=== Section Start ===

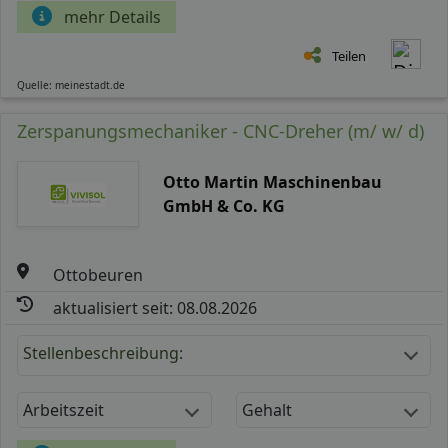
mehr Details
Teilen
Quelle: meinestadt.de
Zerspanungsmechaniker - CNC-Dreher (m/ w/ d)
Otto Martin Maschinenbau
GmbH & Co. KG
Ottobeuren
aktualisiert seit: 08.08.2026
Stellenbeschreibung:
Arbeitszeit
Gehalt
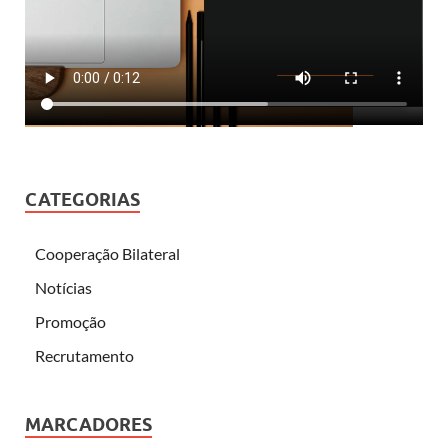
CATEGORIAS
Cooperação Bilateral
Notícias
Promoção
Recrutamento
MARCADORES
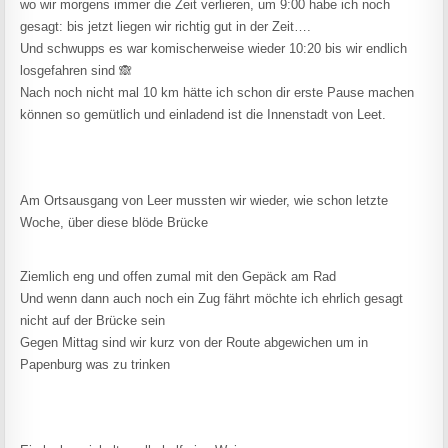
wo wir morgens immer die Zeit verlieren, um 9:00 habe ich noch
gesagt: bis jetzt liegen wir richtig gut in der Zeit….
Und schwupps es war komischerweise wieder 10:20 bis wir endlich
losgefahren sind 🙈
Nach noch nicht mal 10 km hätte ich schon dir erste Pause machen
können so gemütlich und einladend ist die Innenstadt von Leet.
Am Ortsausgang von Leer mussten wir wieder, wie schon letzte
Woche, über diese blöde Brücke
Ziemlich eng und offen zumal mit den Gepäck am Rad
Und wenn dann auch noch ein Zug fährt möchte ich ehrlich gesagt
nicht auf der Brücke sein
Gegen Mittag sind wir kurz von der Route abgewichen um in
Papenburg was zu trinken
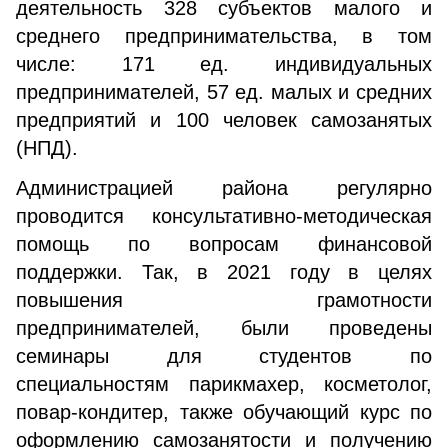
деятельность 328 субъектов малого и
среднего предпринимательства, в том
числе: 171 ед. индивидуальных
предпринимателей, 57 ед. малых и средних
предприятий и 100 человек самозанятых
(НПД).
Администрацией района регулярно
проводится консультативно-методическая
помощь по вопросам финансовой
поддержки. Так, в 2021 году в целях
повышения грамотности
предпринимателей, были проведены
семинары для студентов по
специальностям парикмахер, косметолог,
повар-кондитер, также обучающий курс по
оформлению самозанятости и получению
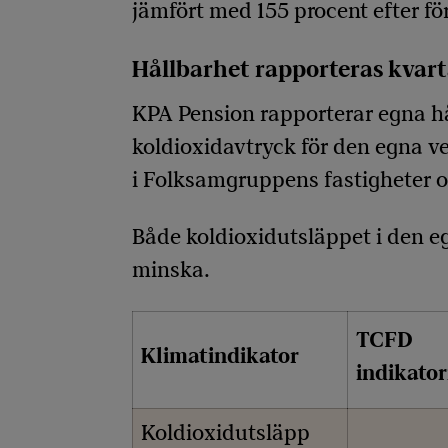
jämfört med 155 procent efter fö
Hållbarhet rapporteras kvart
KPA Pension rapporterar egna hå
koldioxidavtryck för den egna v
i Folksamgruppens fastigheter och
Både koldioxidutsläppet i den eg
minska.
TCFD
Klimatindikator
indikato
Koldioxidutsläpp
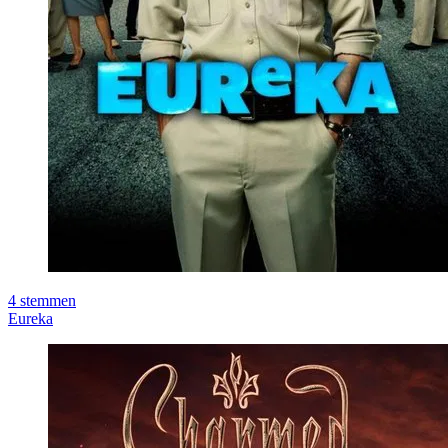
4
stemmen
Eureka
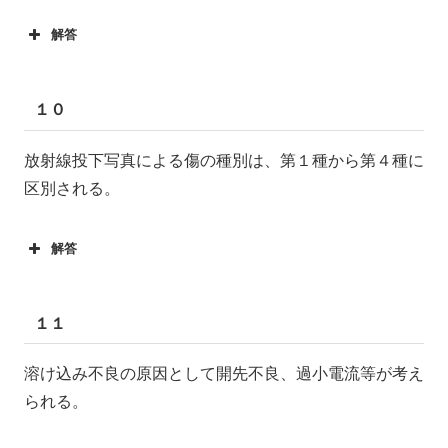
解答
１０
放射線投下写真による傷の種別は、第１種から第４種に
区別される。
解答
１１
溶け込み不良の原因として開先不良、過小電流等が考え
られる。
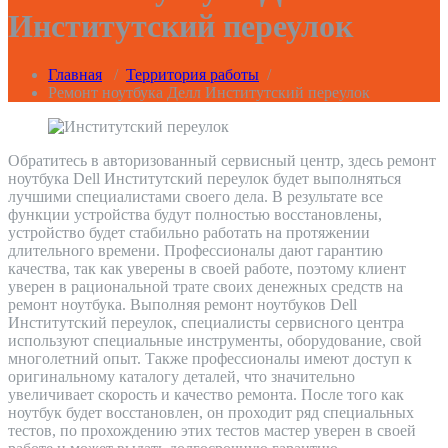
Институтский переулок
Главная
/
Территория работы
/
Ремонт ноутбука Делл Институтский переулок
Обратитесь в авторизованный сервисный центр, здесь ремонт
ноутбука Dell Институтский переулок будет выполняться
лучшими специалистами своего дела. В результате все
функции устройства будут полностью восстановлены,
устройство будет стабильно работать на протяжении
длительного времени. Профессионалы дают гарантию
качества, так как уверены в своей работе, поэтому клиент
уверен в рациональной трате своих денежных средств на
ремонт ноутбука. Выполняя ремонт ноутбуков Dell
Институтский переулок, специалисты сервисного центра
используют специальные инструменты, оборудование, свой
многолетний опыт. Также профессионалы имеют доступ к
оригинальному каталогу деталей, что значительно
увеличивает скорость и качество ремонта. После того как
ноутбук будет восстановлен, он проходит ряд специальных
тестов, по прохождению этих тестов мастер уверен в своей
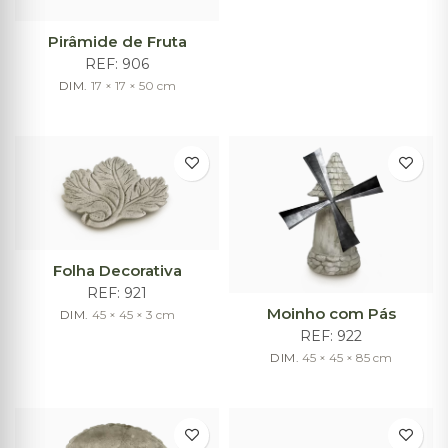
Pirâmide de Fruta
REF:
906
DIM.
17 × 17 × 50
cm
Folha Decorativa
REF:
921
Moinho com Pás
DIM.
45 × 45 × 3
cm
REF:
922
DIM.
45 × 45 × 85
cm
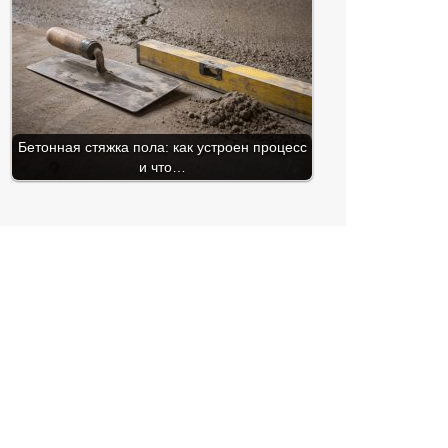
Бетонная стяжка пола: как устроен процесс
и что…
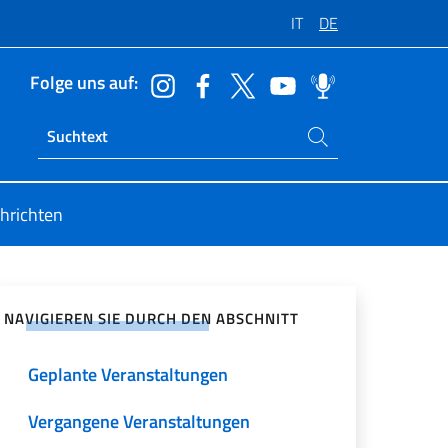
IT
DE
Folge uns auf:
Suchen Sie auf der Website
Ricerca sito live
hrichten
zialen Netzwerken teilen
NAVIGIEREN SIE DURCH DEN ABSCHNITT
Geplante Veranstaltungen
Vergangene Veranstaltungen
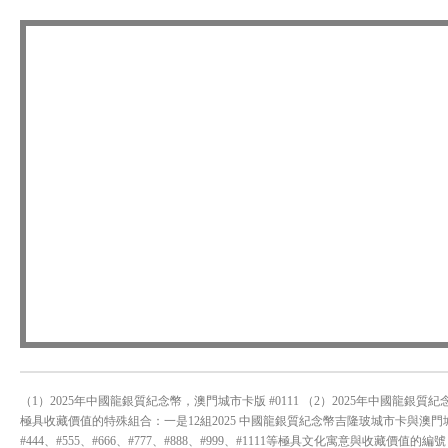
（1）2025年中國龍銀質紀念幣，澳門城市卡版 #0111 （2）2025年中國龍銀質
極具收藏價值的特殊組合：一是12組2025 中國龍銀質紀念幣吉隆玻城市卡與澳門城市卡
#444、#555、#666、#777、#888、#999、#1111等極具文化寓意與收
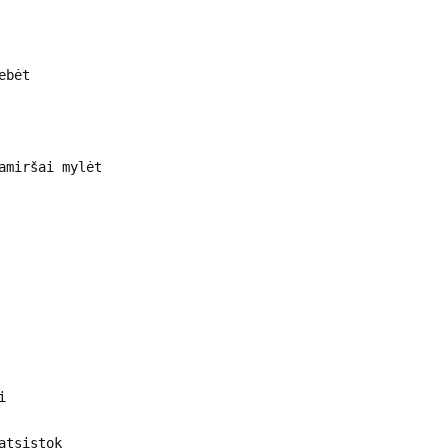
ebėt
amiršai mylėt
i
atsistok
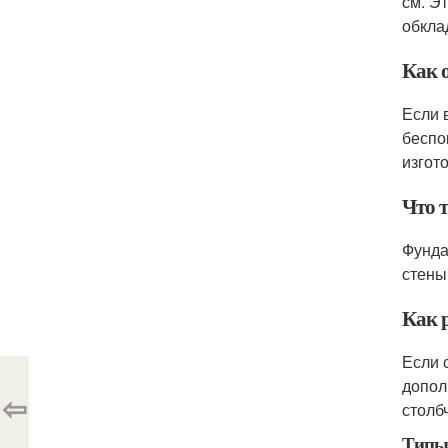
см. Э
обкла
Как 
Если 
беспо
изгот
Что 
Фунда
стены 
Как 
Если 
допол
⇦
столб
Типы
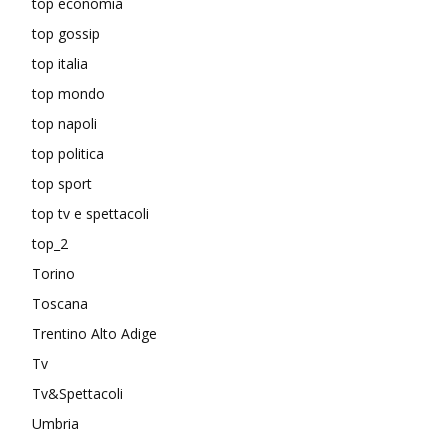
top economia
top gossip
top italia
top mondo
top napoli
top politica
top sport
top tv e spettacoli
top_2
Torino
Toscana
Trentino Alto Adige
Tv
Tv&Spettacoli
Umbria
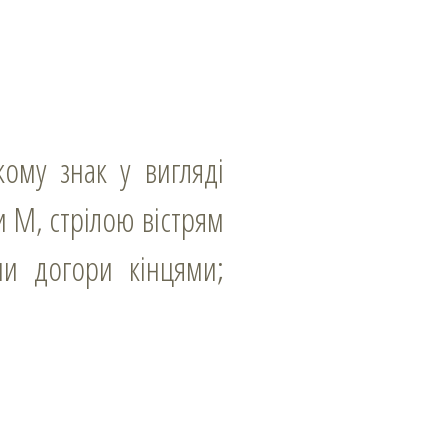
и М, стрілою вістрям
ми догори кінцями;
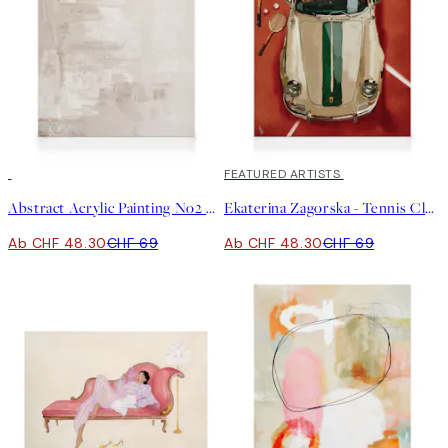
30%*
30%*
FEATURED ARTISTS
Abstract Acrylic Painting No2 Leinwand
Ekaterina Zagorska - Tennis Club Leinwand
Ab CHF 48.30
CHF 69
Ab CHF 48.30
CHF 69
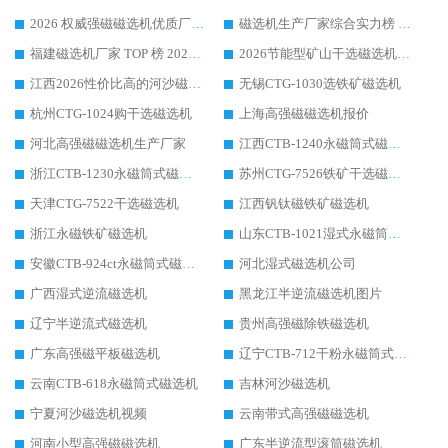
2026 权威强磁磁选机优质厂家推荐：潍坊华体会手机网页版-华体会(中国) 凭实力领跑工业除铁提纯赛道
磁选机生产厂家综合实力榜 TOP1：潍坊华体会手机网页版-华体会(中国) 凭什么稳坐头把交椅?
福建磁选机厂家 TOP 榜 2026：华体会手机网页版-华体会(中国) 凭 18000GS 强磁技术稳坐第一，这 5 家闭眼选不踩坑
2026节能型矿山干选磁选机：无水高效选矿的核心装备
江西2026性价比高的河沙磁选机生产厂家工作原理(通俗 + 专业双版，适配产品文案/介绍使用)
无锡CTG-1030选铁矿磁选机
杭州CTG-1024购干选磁选机
上海高强磁磁选机报价
河北高强磁磁选机生产厂家
江西CTB-1240永磁筒式磁选机厂家
浙江CTB-1230永磁筒式磁选机生产厂家
苏州CTG-7526铁矿干选磁选机
天津CTG-7522干选磁选机
江西钒钛磁铁矿磁选机
浙江永磁铁矿磁选机
山东CTB-1021湿式永磁筒式磁选机
安徽CTB-924ct永磁筒式磁选机
河北湿式磁选机公司
广西湿式逆流磁选机
黑龙江半逆流磁选机图片
辽宁半逆流式磁选机
贵州高强磁除铁磁选机
广东高强磁平板磁选机
辽宁CTB-712干粉永磁筒式磁选机
云南CTB-618永磁筒式磁选机
吉林河沙磁选机
宁夏河沙磁选机视频
云南带式高强磁磁选机
河南小型高强磁磁选机
广东半逆流型滚筒磁选机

=== Section End ===

§ **PROBLEM TO WORK ON**: Show all lines above containing "Brücke".

§ **WRITTEN SOLUTION**:
Woche, über diese blöde Brücke
nicht auf der Brücke sein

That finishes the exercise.